Chaitrika, Priscilla, and Eve's Data Visualization Site
Response Times For Each Neighborhood in San Francisco from 2012 to 2019
For this visualization we measured the average amount of time it takes for the 911 Operator to dispatch an available unit and when this unit arrives at the location of the incident. We wanted to find any discrepancies or variation between the neighborhoods of San Francisco. Some neighborhoods have more incidents reported, are farther from stations and hospitals in distance, and have heavier traffic in their area. All of these definitely affect travel and transport but I wanted to learn if there were any clear patterns present for each year.
Data Encoding
This graph measures the difference between the recorded Dispatch DtTm and On Scene DtTm in minutes. Each different colored segment represents the Call Group Type, either Alarm, Fire, Life Threatening, or Non Life Threatening, and each segment's length represents the average amount of time it takes for a unit to arrive the the scene after the 911 operator dispatches them for that specific type of call. For example, in 2019, if you called in the Tenderloin about a fire related incident, the unit would be on the scene on average in around five mintues.

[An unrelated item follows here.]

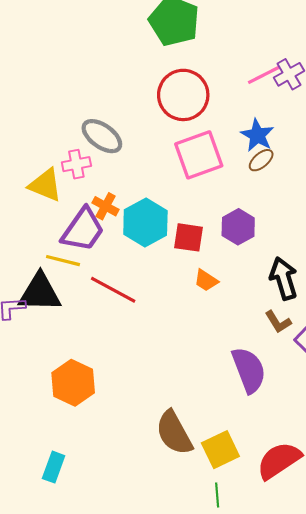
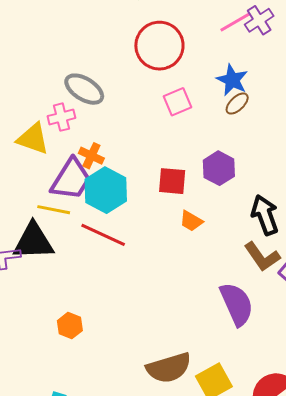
pink square: (199, 155) -> (177, 102), size x0.6
cyan hexagon: (145, 222) -> (106, 190), moved
brown L-shape: (278, 322) -> (262, 257), size x1.4
orange hexagon: (73, 383) -> (70, 326), size x0.6
brown semicircle: (174, 433) -> (169, 368), turned -75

Average Difference Between Dispatch and On Scene Time in Minutes
To help visualize the data, this graph is interactive. This graph is able to look at different years recorded in this data set by utilizing the drop down option located at the bottom left side of the graph, underneath the citation. You can choose a year from 2012 to 2019 to display the averages for that year. This graph also displays annotations of the average time in minutes for each segment of the bar graph. However the annotation feature is a little buggy so to use this you must change the year with the drop down options before the annotations can appear. To see the annotation you can just hoover the mouse arrow on one of the bars and an annotation should appear from your mouse.
In Conclusion
After removing null values and negative data, I was able to notice some patterns in the data. First, most of the data has some variation but most of the differences in times are very similiar. Considering the vastly different neighborhoods, I was expecting denser areas to have longer periods of time because of traffic or shorter periods of time because of frequency of incidencies. Usually the larger discrepancies are from fire incidents and alarm related incidents tend to be handled the fastest in every neighborhood. One thing I've noticed when alternating between years is that the city as a whole has shown a slight increase in waiting time. I infer that this is a side effect of climate change and an increase in population, perhaps.